Los dos pilares de la belleza
Como parte de los preparativos de la boda, la belleza de la novia es fundamental. Por supuesto, es posible someterse a tratamientos de estética, pero lo más importante será una rutina diaria, a partir de los dos pilares básicos de la belleza y la salud: una alimentación balanceada y ejercicio suave.
La alimentación. Independientemente de si una persona esté o no pasada de peso, los nutriólogos más reconocidos del mundo coinciden en que hay que hacer cinco comidas al día. Además, es fundamental incluir una gran cantidad de frutas y verduras. Alimentos como los nopales, la toronja, los espárragos o las alcachofas son auténticos depurativos, que además ayudan a combatir una gran enemiga: la celulitis.

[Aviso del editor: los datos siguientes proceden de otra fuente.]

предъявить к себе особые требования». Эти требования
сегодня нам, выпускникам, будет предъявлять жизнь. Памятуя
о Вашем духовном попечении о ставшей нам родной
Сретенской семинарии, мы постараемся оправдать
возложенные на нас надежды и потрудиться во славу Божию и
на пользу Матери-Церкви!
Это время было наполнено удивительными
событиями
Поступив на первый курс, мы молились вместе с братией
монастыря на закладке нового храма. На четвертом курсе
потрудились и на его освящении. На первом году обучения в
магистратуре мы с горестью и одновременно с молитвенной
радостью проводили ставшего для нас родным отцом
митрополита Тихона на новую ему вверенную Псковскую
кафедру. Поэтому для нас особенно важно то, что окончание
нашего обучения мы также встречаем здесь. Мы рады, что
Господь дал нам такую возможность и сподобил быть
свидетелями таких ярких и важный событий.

Asimismo, es importante beber agua sola en abundancia.
El ejercicio. Realizar ejercicio de manera frecuente es importante. No se trata de salir corriendo al gimnasio y empezar a moverse sin parar, especialmente si no se hace con regularidad. La idea es incorporar ejercicios suaves -mejor bajo la asesoría de un profesional-, que además ayudarán a la novia a deshacerse del estrés.
Además, es muy importante mantener la piel siempre hidratada. Una crema ligera y productos específicos anticelulíticos deben ser parte de la rutina cotidiana. Estos deben aplicarse dos veces al día, por la mañana y por la noche, desde la punta de las extremidades, hacia el corazón.
Por último, cuando el gran día esté cerca, si lo que de verdad necesita la novia es olvidarse de las tensiones propias de los preparativos, puede dedicarse unas horas a relajarse en un centro especializado devolverá el equilibrio necesario para afrontar los últimos días antes de la ceremonia.